Es de noche y por Alberdi andan pocos autos. A simple vista, las veredas están casi vacías y la mayoría de los negocios, cerrados. La luz de un local que vende comida para perros está encendida. Se acerca el dueño y ante mi pregunta, contesta: “Sí… lo conozco. ¿No está en la esquina? Esta mañana andaba por acá rompiendo las bolas”. El horario no era el indicado. César, el árbitro de Mataderos, no suele dirigir de noche.
Es de día y los rayos del sol están casi molestos. Alberdi está colapsada y más aún sus veredas. Los negocios, todos abiertos. Camino despacio. Miro atento y no lo encuentro. De repente, el ruido de un silbato al aire me da la primera pesquisa. César, anda cerca.
Ahí está, a metros de la calle Andalgalá. Entre saludos y bocinazos, saca la amarilla, habla solo, saca la roja y se mueve lento, sobre el mismo lugar. Un barbijo sucio le tapa el rostro y una gorra fluorescente de cotillón le cubre su pelo naranja. Carga dos bolsas de residuos enormes que si no tendrían poco peso serían inlevantables. Mira a lo lejos, revolotea las manos y guapea bravío a la estampida de autos que le pasan cerca.
“Soy puto, ¿no te molesta no?”, se presenta de una y aclimata la charla que ni siquiera había empezado. César balbucea cosas indescifrables, gira la cabeza, mira hacia lo largo de la avenida y se mueve impaciente. Saca de su ocasional equipaje un micrófono de juguete y una radio portátil destruida. La enciende y me muestra que, además de arbitrar, canta, baila y locuta partidos de fútbol. Como los que años atrás quizás haya jugado Chicago, club que se auto adjudica haber dirigido.
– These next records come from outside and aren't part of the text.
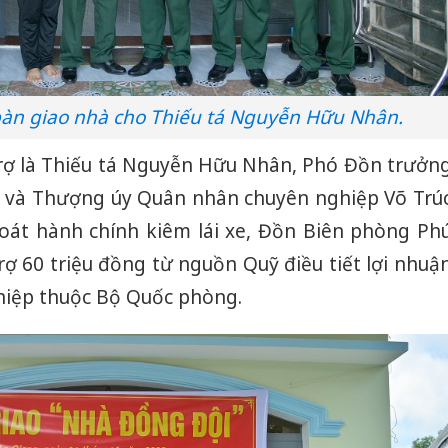
 bàn giao nhà cho Thiếu tá Nguyễn Hữu Nhân.
rợ là Thiếu tá Nguyễn Hữu Nhân, Phó Đồn trưởn
 và Thượng úy Quân nhân chuyên nghiệp Võ Trú
oát hành chính kiêm lái xe, Đồn Biên phòng Ph
ợ 60 triệu đồng từ nguồn Quỹ điều tiết lợi nhuậ
hiệp thuộc Bộ Quốc phòng.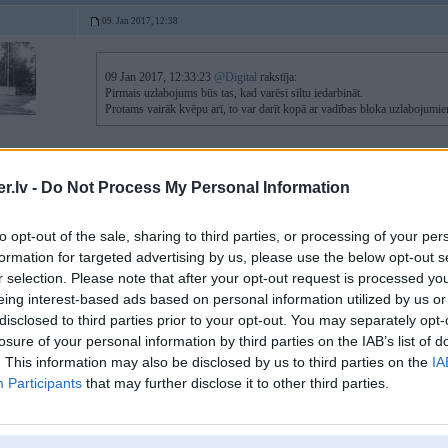
09. Jan 2017, 12:38
09 Jan 2017, 12:33:23
@Digital
rakstīja:
Pirmais uzlabojums būs tas, kad varēsi siltu iedarbināt.
Protams vairāk kvēpu arī, to var darīt kopā ar vadības bloka uzlabojumiem
Nu tas, ka leks arī silts, protams tas ir lielākais pluss, tagad arī itkā daudz 
.lv -
Do Not Process My Personal Information
to opt-out of the sale, sharing to third parties, or processing of your per
09. Jan 2017, 13:47
formation for targeted advertising by us, please use the below opt-out s
r selection. Please note that after your opt-out request is processed y
eing interest-based ads based on personal information utilized by us or
09 Jan 2017, 12:30:53
@SA
rakstīja:
disclosed to third parties prior to your opt-out. You may separately opt-
Jautājums spečukiem
losure of your personal information by third parties on the IAB’s list of
Stāv oriģinālais sūknis tagad(TDS'am) gribu uzlikt ar lielāku pludžeri
. This information may also be disclosed by us to third parties on the
IA
tomēr tukša laika tērēšana?
Participants
that may further disclose it to other third parties.
ir jēga. Bet oriģinālais bosch plunžeris maksā virs 400e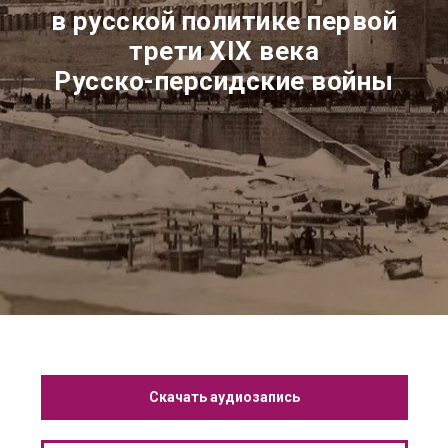
в русской политике первой
трети
XIX
века
Русско-персидские войны
Скачать аудиозапись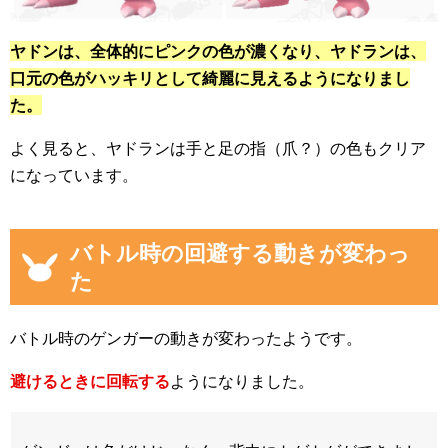
ヤドンは、全体的にピンクの色が濃くなり、ヤドランは、
口元の色がハッキリとして綺麗に見えるようになりまし
た。
よく見ると、ヤドランは手と足の指（爪？）の色もクリア
になっています。
バトル時の回避する動きが変わっ
た
バトル時のゲンガーの動きが変わったようです。
避けるときに回転する
ようになりました。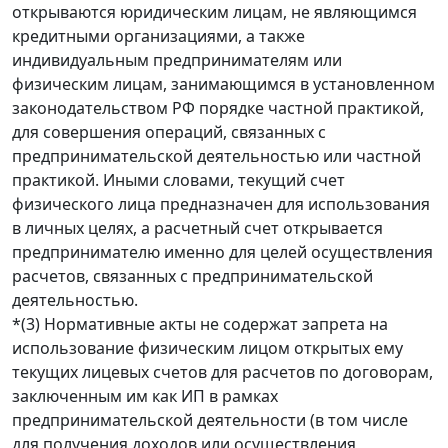
открываются юридическим лицам, не являющимся
кредитными организациями, а также
индивидуальным предпринимателям или
физическим лицам, занимающимся в установленном
законодательством РФ порядке частной практикой,
для совершения операций, связанных с
предпринимательской деятельностью или частной
практикой. Иными словами, текущий счет
физического лица предназначен для использования
в личных целях, а расчетный счет открывается
предпринимателю именно для целей осуществления
расчетов, связанных с предпринимательской
деятельностью.
*(3) Нормативные акты не содержат запрета на
использование физическим лицом открытых ему
текущих лицевых счетов для расчетов по договорам,
заключенным им как ИП в рамках
предпринимательской деятельности (в том числе
для получения доходов или осуществления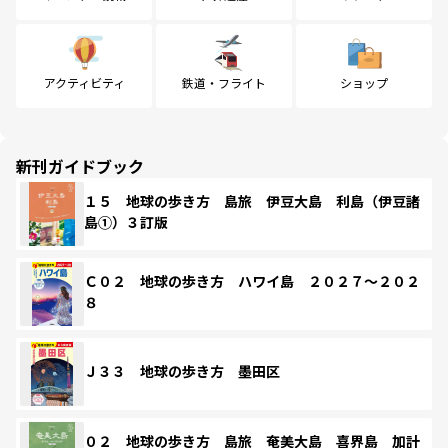
アクティビティ
鉄道・フライト
ショップ
新刊ガイドブック
１５ 地球の歩き方 島旅 伊豆大島 利島（伊豆諸
島①）３訂版
Ｃ０２ 地球の歩き方 ハワイ島 ２０２７～２０２
８
Ｊ３３ 地球の歩き方 墨田区
０２ 地球の歩き方 島旅 奄美大島 喜界島 加計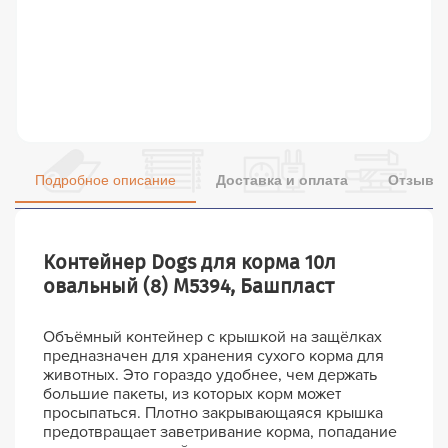
Подробное описание
Доставка и оплата
Отзывы 
Контейнер Dogs для корма 10л
овальный (8) М5394, Башпласт
Объёмный контейнер с крышкой на защёлках
предназначен для хранения сухого корма для
животных. Это гораздо удобнее, чем держать
большие пакеты, из которых корм может
просыпаться. Плотно закрывающаяся крышка
предотвращает заветривание корма, попадание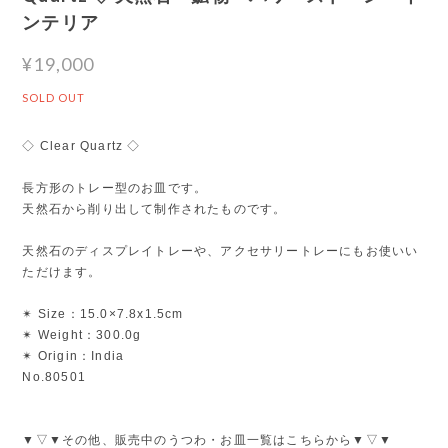
ンテリア
¥19,000
SOLD OUT
◇ Clear Quartz ◇
長方形のトレー型のお皿です。
天然石から削り出して制作されたものです。
天然石のディスプレイトレーや、アクセサリートレーにもお使いい
ただけます。
✴︎ Size：15.0×7.8x1.5cm
✴︎ Weight：300.0g
✴︎ Origin：India
No.80501
▼▽▼その他、販売中のうつわ・お皿一覧はこちらから▼▽▼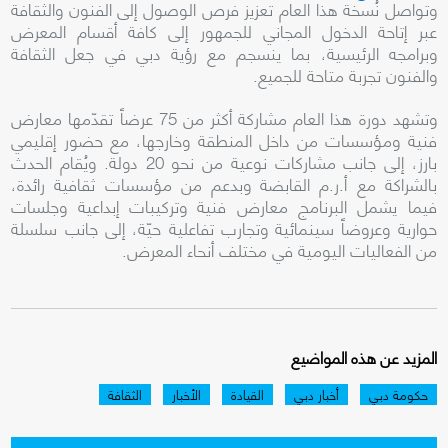
وتواصل نُسخة هذا العام تعزيز فرص الوصول إلى الفنون والثقافة
عبر إتاحة الدخول المجاني للجمهور إلى كافة أقسام المعرض
وبرامجه الرئيسية، بما ينسجم مع رؤية دبي في جعل الثقافة
والفنون تجربة متاحة للجميع.
وتشهد دورة هذا العام مشاركة أكثر من 75 عرضاً تقدّمها معارض
فنية ومؤسسات من داخل المنطقة وخارجها، مع حضور إقليمي
بارز، إلى جانب مشاركات نوعية من نحو 20 دولة. ويُقام الحدث
بالشراكة مع أ.ر.م القابضة وبدعم من مؤسسات ثقافية رائدة،
فيما يشمل البرنامج معارض فنية وتركيبات إبداعية وجلسات
حوارية وعروضاً سينمائية وتجارب تفاعلية حيّة، إلى جانب سلسلة
من الفعاليات اليومية في مختلف أنحاء المعرض.
المزيد عن هذه المواضيع
حكومة دبي
أخبار دبي
القيادة
الأخبار
الثقافة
Porque él, con sus 56 años, dice ser “árbitro por decisión”. Hoy está ya retirado de un sueño futbolístico que tal vez sólo su conciente cree haber vivido. Por eso día tras día se encarga de dirigir el tránsito vehicular de Mataderos.
“¿De qué diario sos?”, pregunta curioso y corta la bocha. Lo corrijo, me mira fijo, y aprovecha para repetirme que a veces trabaja más cerca de la General Paz, en la calle. Además, que se estaba yendo a lo de su hermana, que vive a unas cuadras.
César tira como puede, con el mango justo. “Algunos negocios me dan algo para comer o algo de guita, el otro día el del almacén me dio 20 pesos”, dice asombrado. Así y todo tiene su propio rancho, sobre la calle Cosquín. A todo esto, me pide un favor. “Necesito 2 pesos para comprar un micrófono nuevo. Sale 15”, comenta y, por las dudas, insiste: “¿De qué diario sos?”.
En el barrio lo conocen todos. Algunos lo toman por colifa, por un chiflado inofensivo, o simplemente un rompe bolas. Otros se divierten y los menos, ya lo cagaron a palos. “Hay gente que tiene mucha maldad, los pibes están muy violentos. Ya me pegaron tres veces y me tuvieron que dar puntos en la mano -me muestra la herida por encima del dedo pulgar-. Además me llevaron puesto dos colectivos y tres autos”, concluye.
No es nada fácil pasar por loco y dirigir el tránsito. “Yo no le hago mal a nadie”, dice. Menos aún cuando recuerda que muy pocos lo contienen, su madre murió hace más de 20 años, y su padre hace unos meses. César está solo. Y solo camina, toca fuerte el silbato, saca la amarilla, la roja, y amonesta colectivos que transitan sin chistar. Solo, también se acerca y se despide. Antes, me dice: “¿No me podés conseguir una peluca?”.